Part 19: James

James woke up early Saturday morning. A side-effect of going to bed early. That was the problem with sleeping to kill time - you always just ended up finding that time on the other end. And Hannah always slept late on weekends. Plus she had been out late last night, and she was probably still at Victoria’s house - it could be eleven, twelve o’clock before she came online. Or what if Victoria’s parents took them somewhere? What if they went to visit Elizabeth at college? Then she might not come online until she got back home tonight, which meant a whole day of time that could only be killed in one way or another.

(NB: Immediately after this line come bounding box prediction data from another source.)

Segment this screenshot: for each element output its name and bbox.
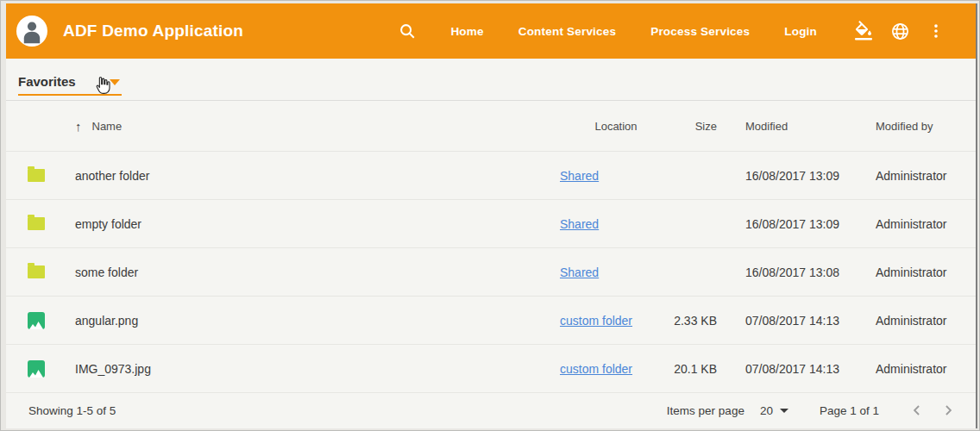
avatar[interactable] [16, 16, 47, 47]
items-per-page-value: 20 [760, 404, 773, 417]
cell-modified-by: Administrator [872, 362, 976, 376]
cell-modified: 07/08/2017 14:13 [743, 314, 872, 328]
language-globe-icon[interactable] [883, 14, 917, 48]
header-cell-name[interactable]: ↑ Name [70, 119, 560, 134]
cell-modified: 16/08/2017 13:09 [743, 169, 872, 183]
showing-range-label: Showing 1-5 of 5 [28, 404, 116, 417]
location-link[interactable]: Shared [560, 169, 599, 183]
format-color-fill-icon[interactable] [846, 14, 881, 48]
table-header-row: ↑ Name Location Size Modified Modified b… [6, 101, 976, 152]
app-header: ADF Demo Application Home Content Servic… [6, 3, 976, 59]
search-icon[interactable] [390, 14, 424, 48]
cell-name[interactable]: angular.png [70, 314, 560, 328]
cell-modified-by: Administrator [872, 314, 976, 328]
app-title: ADF Demo Application [63, 22, 243, 41]
tab-favorites-label: Favorites [18, 64, 76, 89]
table-row[interactable]: some folder Shared 16/08/2017 13:08 Admi… [6, 248, 976, 297]
header-cell-size[interactable]: Size [672, 120, 743, 133]
folder-icon [28, 217, 45, 230]
location-link[interactable]: custom folder [560, 362, 632, 376]
screenshot-frame: ADF Demo Application Home Content Servic… [0, 0, 980, 431]
next-page-button[interactable] [933, 395, 964, 426]
cell-modified-by: Administrator [872, 217, 976, 231]
nav-item-content-services[interactable]: Content Services [501, 16, 634, 47]
chevron-down-icon [110, 79, 120, 85]
cell-name[interactable]: IMG_0973.jpg [70, 362, 560, 376]
items-per-page-select[interactable]: Items per page 20 [667, 404, 788, 417]
header-cell-modified-by[interactable]: Modified by [872, 120, 976, 133]
header-cell-modified[interactable]: Modified [743, 120, 872, 133]
cell-name[interactable]: another folder [70, 169, 560, 183]
paginator: Showing 1-5 of 5 Items per page 20 Page … [6, 393, 976, 428]
nav-item-home[interactable]: Home [433, 16, 500, 47]
header-cell-location[interactable]: Location [560, 120, 672, 133]
appbar-icon-group [846, 14, 953, 48]
cell-modified: 07/08/2017 14:13 [743, 362, 872, 376]
tab-bar: Favorites [6, 59, 976, 101]
folder-icon [28, 169, 45, 182]
location-link[interactable]: custom folder [560, 314, 632, 328]
table-row[interactable]: another folder Shared 16/08/2017 13:09 A… [6, 152, 976, 200]
app-window: ADF Demo Application Home Content Servic… [6, 3, 977, 428]
sort-ascending-icon: ↑ [75, 119, 82, 134]
person-icon [17, 16, 47, 46]
cell-modified: 16/08/2017 13:08 [743, 265, 872, 279]
cell-size: 20.1 KB [672, 362, 743, 376]
cell-modified-by: Administrator [872, 169, 976, 183]
location-link[interactable]: Shared [560, 265, 599, 279]
favorites-datatable: ↑ Name Location Size Modified Modified b… [6, 101, 976, 393]
items-per-page-label: Items per page [667, 404, 744, 417]
main-nav: Home Content Services Process Services L… [433, 16, 834, 47]
previous-page-button[interactable] [901, 395, 933, 426]
table-row[interactable]: IMG_0973.jpg custom folder 20.1 KB 07/08… [6, 345, 976, 393]
image-file-icon [28, 312, 45, 329]
cell-name[interactable]: empty folder [70, 217, 560, 231]
more-vert-icon[interactable] [919, 14, 953, 48]
image-file-icon [28, 360, 45, 378]
page-of-label: Page 1 of 1 [820, 404, 879, 417]
cell-modified: 16/08/2017 13:09 [743, 217, 872, 231]
header-name-label: Name [92, 120, 122, 133]
cell-name[interactable]: some folder [70, 265, 560, 279]
cell-modified-by: Administrator [872, 265, 976, 279]
table-row[interactable]: angular.png custom folder 2.33 KB 07/08/… [6, 297, 976, 345]
nav-item-login[interactable]: Login [767, 16, 834, 47]
folder-icon [28, 265, 45, 278]
cell-size: 2.33 KB [672, 314, 743, 328]
table-row[interactable]: empty folder Shared 16/08/2017 13:09 Adm… [6, 200, 976, 248]
location-link[interactable]: Shared [560, 217, 599, 231]
tab-favorites[interactable]: Favorites [18, 59, 122, 96]
nav-item-process-services[interactable]: Process Services [633, 16, 767, 47]
chevron-down-icon [780, 409, 788, 413]
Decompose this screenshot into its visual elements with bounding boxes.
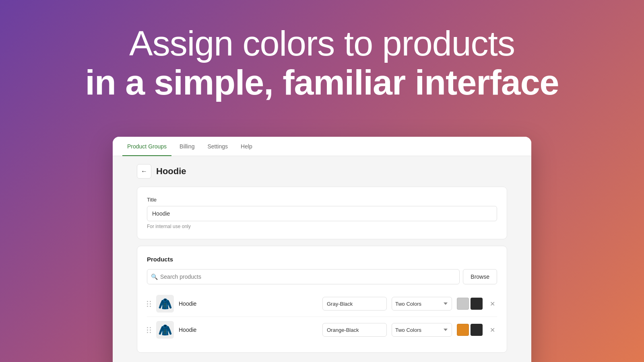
color-swatches bbox=[457, 324, 483, 336]
swatch-1[interactable] bbox=[457, 298, 469, 310]
search-row: 🔍 Browse bbox=[147, 269, 497, 284]
table-row: 🧥 Hoodie Two Colors ✕ bbox=[147, 317, 497, 343]
page-title: Hoodie bbox=[156, 166, 186, 177]
title-section: Title For internal use only bbox=[137, 187, 507, 239]
tab-settings[interactable]: Settings bbox=[202, 137, 233, 156]
product-thumbnail: 🧥 bbox=[156, 295, 174, 313]
search-input[interactable] bbox=[147, 269, 460, 284]
back-button[interactable]: ← bbox=[137, 164, 151, 179]
main-card: Product Groups Billing Settings Help ← H… bbox=[113, 137, 531, 362]
title-hint: For internal use only bbox=[147, 224, 497, 229]
search-wrap: 🔍 bbox=[147, 269, 460, 284]
title-input[interactable] bbox=[147, 206, 497, 221]
table-row: 🧥 Hoodie Two Colors ✕ bbox=[147, 291, 497, 317]
hero-line1: Assign colors to products bbox=[0, 24, 644, 63]
tab-help[interactable]: Help bbox=[236, 137, 257, 156]
products-section-title: Products bbox=[147, 256, 497, 263]
swatch-2[interactable] bbox=[471, 298, 483, 310]
products-section: Products 🔍 Browse bbox=[137, 246, 507, 353]
swatch-1[interactable] bbox=[457, 324, 469, 336]
swatch-2[interactable] bbox=[471, 324, 483, 336]
browse-button[interactable]: Browse bbox=[463, 269, 497, 284]
page-content: ← Hoodie Title For internal use only Pro… bbox=[113, 156, 531, 362]
tab-product-groups[interactable]: Product Groups bbox=[122, 137, 171, 156]
tab-billing[interactable]: Billing bbox=[175, 137, 199, 156]
color-type-select[interactable]: Two Colors bbox=[392, 323, 452, 337]
product-name: Hoodie bbox=[179, 300, 318, 307]
color-swatches bbox=[457, 298, 483, 310]
page-header: ← Hoodie bbox=[137, 164, 507, 179]
remove-button[interactable]: ✕ bbox=[487, 299, 497, 309]
color-name-input[interactable] bbox=[322, 297, 387, 311]
drag-handle[interactable] bbox=[147, 327, 151, 333]
drag-handle[interactable] bbox=[147, 301, 151, 307]
product-name: Hoodie bbox=[179, 327, 318, 333]
search-icon: 🔍 bbox=[151, 274, 158, 280]
hero-line2: in a simple, familiar interface bbox=[0, 63, 644, 102]
color-type-select[interactable]: Two Colors bbox=[392, 297, 452, 311]
color-name-input[interactable] bbox=[322, 323, 387, 337]
title-field-label: Title bbox=[147, 197, 497, 203]
hero-section: Assign colors to products in a simple, f… bbox=[0, 0, 644, 102]
remove-button[interactable]: ✕ bbox=[487, 325, 497, 335]
product-thumbnail: 🧥 bbox=[156, 321, 174, 339]
nav-tabs: Product Groups Billing Settings Help bbox=[113, 137, 531, 156]
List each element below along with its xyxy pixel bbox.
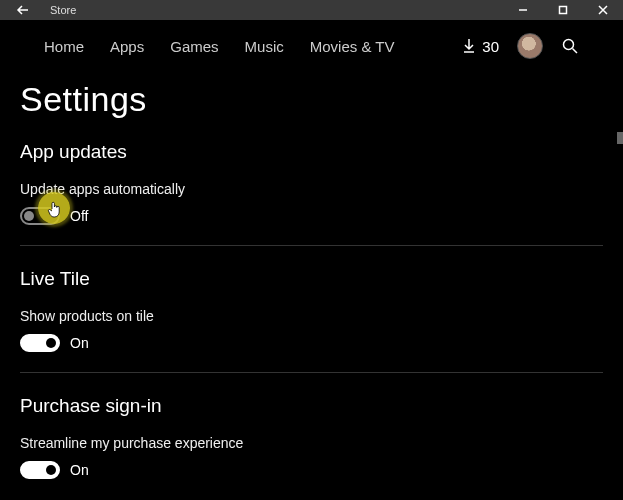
nav-movies[interactable]: Movies & TV: [310, 38, 395, 55]
section-purchase-signin: Purchase sign-in Streamline my purchase …: [20, 395, 603, 479]
maximize-icon: [558, 5, 568, 15]
label-show-products: Show products on tile: [20, 308, 603, 324]
minimize-button[interactable]: [503, 0, 543, 20]
search-button[interactable]: [561, 37, 579, 55]
section-title-app-updates: App updates: [20, 141, 603, 163]
window-title: Store: [46, 0, 76, 20]
section-title-live-tile: Live Tile: [20, 268, 603, 290]
toggle-value-update-apps: Off: [70, 208, 88, 224]
label-streamline-purchase: Streamline my purchase experience: [20, 435, 603, 451]
toggle-value-streamline-purchase: On: [70, 462, 89, 478]
svg-point-1: [564, 40, 574, 50]
minimize-icon: [518, 5, 528, 15]
svg-rect-0: [560, 7, 567, 14]
divider: [20, 245, 603, 246]
toggle-value-show-products: On: [70, 335, 89, 351]
arrow-left-icon: [16, 3, 30, 17]
page-title: Settings: [20, 80, 603, 119]
nav-apps[interactable]: Apps: [110, 38, 144, 55]
section-live-tile: Live Tile Show products on tile On: [20, 268, 603, 352]
close-button[interactable]: [583, 0, 623, 20]
avatar[interactable]: [517, 33, 543, 59]
navbar: Home Apps Games Music Movies & TV 30: [0, 20, 623, 72]
nav-games[interactable]: Games: [170, 38, 218, 55]
divider: [20, 372, 603, 373]
nav-music[interactable]: Music: [245, 38, 284, 55]
maximize-button[interactable]: [543, 0, 583, 20]
back-button[interactable]: [0, 0, 46, 20]
download-count: 30: [482, 38, 499, 55]
toggle-knob: [46, 338, 56, 348]
section-app-updates: App updates Update apps automatically Of…: [20, 141, 603, 225]
toggle-knob: [24, 211, 34, 221]
search-icon: [561, 37, 579, 55]
nav-home[interactable]: Home: [44, 38, 84, 55]
downloads-indicator[interactable]: 30: [462, 38, 499, 55]
label-update-apps: Update apps automatically: [20, 181, 603, 197]
settings-content: Settings App updates Update apps automat…: [0, 72, 623, 500]
close-icon: [598, 5, 608, 15]
download-icon: [462, 38, 476, 54]
toggle-show-products[interactable]: [20, 334, 60, 352]
toggle-knob: [46, 465, 56, 475]
toggle-streamline-purchase[interactable]: [20, 461, 60, 479]
section-title-purchase: Purchase sign-in: [20, 395, 603, 417]
toggle-update-apps[interactable]: [20, 207, 60, 225]
window-titlebar: Store: [0, 0, 623, 20]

The sky was almost impossibly bright and clear outside. James opened up the back door and stepped out onto the porch. No one could say he hadn’t been outside all day now. There was a faint morning breeze, it was still a little bit cool, but you could tell it was going to be hot later on. Maybe he would go swimming later. Maybe Sean would want to skate or ride bikes. Maybe they could go to the playground and play on the swings like they were little kids again. The actual little kids would get out of their way; the parents would give them dirty looks.

It could be fun. It used to be fun.

It would be different if he was doing it with Hannah. Going to the playground with Hannah would be so much more than just going to the playground. It would be like they were a team, like they were an army. Like they were proving to the world that it didn’t matter how old you were, you could still have fun. Like it was them against all the hypocrites and office drones of the world. Like the playground was their Garden of Eden, and the slide was the apple, maybe - they wouldn’t go up the ladder, they would walk straight up the slide, somehow he just knew that’s how Hannah would do it - and the judgmental parents who didn’t understand them were God.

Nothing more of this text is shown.